RFR: 8293067: (fs) Implement WatchService using system library (macOS) [v11]
Maxim Kartashev
mkartashev at openjdk.org
Thu Jul 20 09:16:20 UTC 2023
On Tue, 29 Nov 2022 10:47:16 GMT, Maxim Kartashev <mkartashev at openjdk.org> wrote:
>> This is an implementation of `WatchService` based on File System Events API that is capable of generating events whenever a change occurs in an interesting directory or underneath it. Since the API naturally supports "recursive" watch, the `FILE_TREE` is supported by the watch service.
>>
>> Some things of note:
>> * There's one "service" thread per `WatchService` instance that is inactive unless changes occur in the watched directory. The changes are grouped by introducing a time delay between when they occurred and when they are reported, which is controlled by the sensitivity modifier of the watch service.

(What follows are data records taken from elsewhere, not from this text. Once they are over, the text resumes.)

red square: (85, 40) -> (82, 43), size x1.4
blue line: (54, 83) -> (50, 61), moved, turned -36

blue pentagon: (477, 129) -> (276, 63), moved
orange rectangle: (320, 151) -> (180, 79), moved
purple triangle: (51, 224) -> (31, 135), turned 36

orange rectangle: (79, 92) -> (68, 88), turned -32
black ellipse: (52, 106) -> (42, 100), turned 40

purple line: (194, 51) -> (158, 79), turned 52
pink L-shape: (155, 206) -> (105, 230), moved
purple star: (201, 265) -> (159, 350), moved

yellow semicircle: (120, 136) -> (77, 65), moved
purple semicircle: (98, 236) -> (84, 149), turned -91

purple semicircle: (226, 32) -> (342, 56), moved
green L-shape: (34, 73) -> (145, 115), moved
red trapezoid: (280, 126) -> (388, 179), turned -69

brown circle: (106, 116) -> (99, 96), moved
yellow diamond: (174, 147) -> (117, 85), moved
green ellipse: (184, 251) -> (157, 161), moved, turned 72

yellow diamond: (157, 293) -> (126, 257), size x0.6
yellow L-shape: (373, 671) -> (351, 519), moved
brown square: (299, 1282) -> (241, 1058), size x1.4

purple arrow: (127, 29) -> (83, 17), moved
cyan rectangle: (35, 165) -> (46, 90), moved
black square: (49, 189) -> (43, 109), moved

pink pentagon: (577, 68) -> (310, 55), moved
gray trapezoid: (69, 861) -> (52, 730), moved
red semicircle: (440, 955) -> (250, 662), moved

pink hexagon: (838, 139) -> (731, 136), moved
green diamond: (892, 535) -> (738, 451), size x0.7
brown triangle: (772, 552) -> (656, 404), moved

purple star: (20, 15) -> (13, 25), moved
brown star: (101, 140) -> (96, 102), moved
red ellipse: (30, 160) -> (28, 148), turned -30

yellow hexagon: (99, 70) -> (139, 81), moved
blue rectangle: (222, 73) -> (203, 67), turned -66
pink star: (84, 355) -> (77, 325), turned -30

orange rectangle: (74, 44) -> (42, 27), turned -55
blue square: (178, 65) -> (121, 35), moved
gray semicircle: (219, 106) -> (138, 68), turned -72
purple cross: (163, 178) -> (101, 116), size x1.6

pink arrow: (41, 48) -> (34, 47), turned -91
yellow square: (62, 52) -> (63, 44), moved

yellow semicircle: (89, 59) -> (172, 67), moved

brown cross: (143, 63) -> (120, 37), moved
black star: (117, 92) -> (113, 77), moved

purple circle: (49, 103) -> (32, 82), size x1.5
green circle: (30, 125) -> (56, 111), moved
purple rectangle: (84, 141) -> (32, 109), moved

>> * Since FSEvents API reports directories only, the watch service keeps a snapshot (hierarchical if necessary) of the files in the directory being watched. The snapshot gets updated when an event in that directory or underneath it gets delivered. File changes are detected by comparing "last modified" time with a millisecond precision (`BasicFileAttributes.lastModifiedTime()`).
>> * There is a slight complication with the move of an entire directory hierarchy: FSEvents API only reports about the containing directory of that move and not about any of the directories actually moved. There's a separate test for that (`Move.java`).
>> * The code is careful not to do any I/O (such as reading the contents of a directory or attributes of a file) unless unavoidable. Any deviation from this line should be considered a bug (of, arguably, low priority).
>> * The native part consists mostly of API wrappers with one exception of the callback function invoked by the system to report the events that occurred. The sole task of the function is to convert from C strings to Java strings and pass the array of affected directories to Java code. This can be rewritten if desired to make the code more future-proof.
>>
>> This commit leaves `PollingWatchService` unused. I'm not sure if I should/can do anything about it. Any advice is welcomed.
>>
>> ### Testing
>>
>> * Tested by running `test/jdk/java/nio/file` and `test/jdk/jdk/nio` on MacOS 10.15.7 (x64) and `test/jdk/java/nio/` plus `test/jdk/jdk/nio` on MacOS 12.5.1 (aarch64).
>> * Also verified that new tests pass on Linux and Windows.
>> * This code (albeit in a slightly modified form) has been in use at JetBrains for around half a year and a few bugs have been found and fixed during that time period.
>
> Maxim Kartashev has updated the pull request incrementally with one additional commit since the last revision:
>
> Check FSEventStreamStart() return value
For the record: I finally got around to trying the new dispatch queues API. This reduces the complexity of the current implementation quite a bit and passes all tests except one. The obstacle I have not been able to overcome is this: the new implementation consistently fails the test `test/jdk/java/nio/file/WatchService/LotsOfCancels.java`, which creates many watch services and constantly starts/stops FSEventStream's.
I have not been able to find any solution to this; perhaps we are hitting some OS resource limit, even though not that many streams are active at any given moment (sometimes you can also see the "too many open files" exception from that test when it creates new temporary files).
So far it loos like this new API is no go.